I don't have the hypotenuse to be able to do that. The only thing I could think of would be x =(60-y) and y=(60-x)
 
Ok so I also asked this question on Yahoo answers, and some person gave me this:

60=P’[sin(38) + cos(38)]
60= P’[1.25144222]
P'=60 / 1.25144222
P'=47.9446826 =
P'= 48 kgm/s

Now I have never seen anything alike this taught to me.

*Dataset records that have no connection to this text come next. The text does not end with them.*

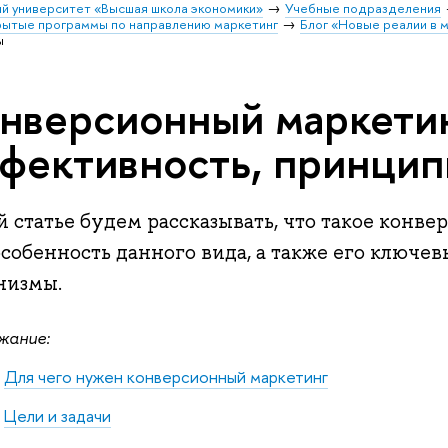
й университет «Высшая школа экономики»
Учебные подразделения
ытые программы по направлению маркетинг
Блог «Новые реалии в 
ы
нверсионный маркетин
фективность, принцип
й статье будем рассказывать, что такое конв
особенность данного вида, а также его ключе
низмы.
жание:
Для чего нужен конверсионный маркетинг
Цели и задачи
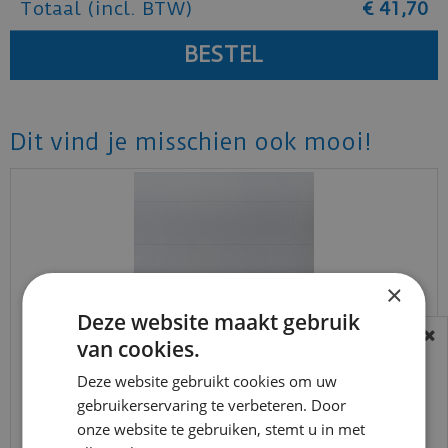
Totaal (incl. BTW)
€
41
,
70
Dit vind je misschien ook mooi!
×
Deze website maakt gebruik
van cookies.
BEREIKBAARHEID
In verband met de vakantie periode zijn wij
Deze website gebruikt cookies om uw
Douwes Dekker - Sympathiek - Brede plank
gebruikerservaring te verbeteren. Door
t/m 14 augustus telefonisch helaas niet
koriander 2V 05038…
onze website te gebruiken, stemt u in met
bereikbaar.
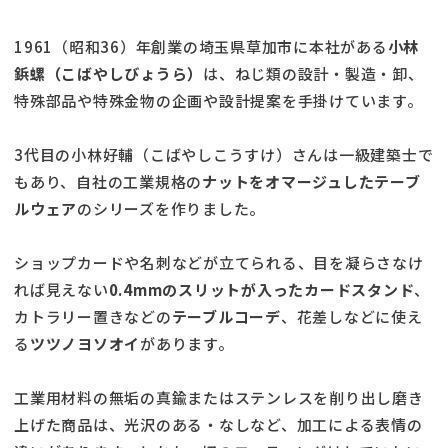
1961（昭和36）年創業の埼玉県草加市に本社がある
小林
鋲螺（こばやしびょうら）
は、ねじ類の設計・製造・卸、
特殊部品や特殊金物の企画や設計提案を手掛けています。
3代目の小林好輔（こばやしこうすけ）さんは一級建築士で
もあり、自社の工業規格の
ナットをオマージュしたテーブ
ルウェア
のシリーズを作りました。
ショップカードや名刺などが立てられる、目を凝らさなけ
れば見えない
0.4mmのスリットが入ったカードスタンド
、
カトラリー置きなどの
テーブルコーデ
、花差しなどに使え
る
ツツノヨソオイ
があります。
工業用材料の無垢の真鍮またはステンレスを削り出し磨き
上げた商品は、光沢のある・なしなど、加工による表情の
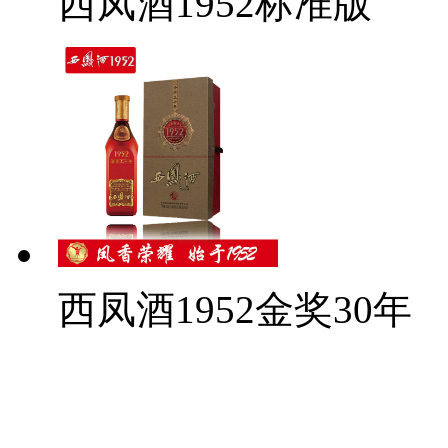
西凤酒1952标准版
西凤酒1952金奖30年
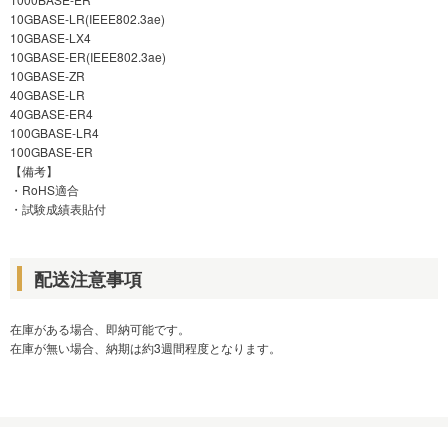
10GBASE-LR(IEEE802.3ae)
10GBASE-LX4
10GBASE-ER(IEEE802.3ae)
10GBASE-ZR
40GBASE-LR
40GBASE-ER4
100GBASE-LR4
100GBASE-ER
【備考】
・RoHS適合
・試験成績表貼付
配送注意事項
在庫がある場合、即納可能です。
在庫が無い場合、納期は約3週間程度となります。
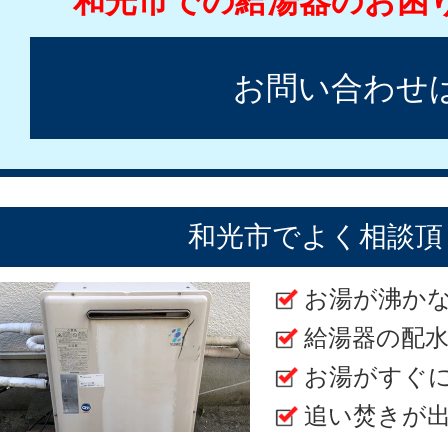
和光市での給湯器のお困
お問い合わせ
和光市でよく相談頂
お湯が沸か
給湯器の配
お湯がすぐ
追い焚きが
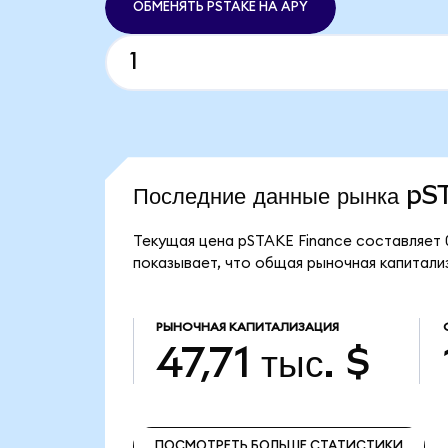
ОБМЕНЯТЬ PSTAKE НА APY
Последние данные рынка p
Текущая цена pSTAKE Finance составляет 
показывает, что общая рыночная капитализ
РЫНОЧНАЯ КАПИТАЛИЗАЦИЯ
47,71 тыс. $
ПОСМОТРЕТЬ БОЛЬШЕ СТАТИСТИКИ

Does this have any truth to it?

I was also given this which seems more... legit

PX(x) = 5kg*12 m/s = 60
PX(y) = 5kg*0 m/s = 0
PY(x) = 4kg * 0 m/s = 0
PY(y) = 4kg * 0 m/s = 0

PX'(x) = cos(38)*PX'
PX'(y) = sin(38)*PX'
PY'(x) = cos(52)*PY'
PY'(y) = sin(52)*PY'

Then use conservation of momentum in each direction
60 = PX(x) + PY(x) = PX'(x) + PY'(x)
0 = PX(y) + PY(y) = PX'(y) + PY'(y)

from this we see
PX'(y) = - PY'(y)
and
PX'(x) = 60 - PY'(x)

then plug in the sine formulas for each component.
you now have two equations with two variables.
solve one for PY' and plug into the other to solve for PX'
 
Donnie_b said:
I don't have the hypotenuse to be able to do that. The only thing I could think of would be x =(60-y) and y=(60-x)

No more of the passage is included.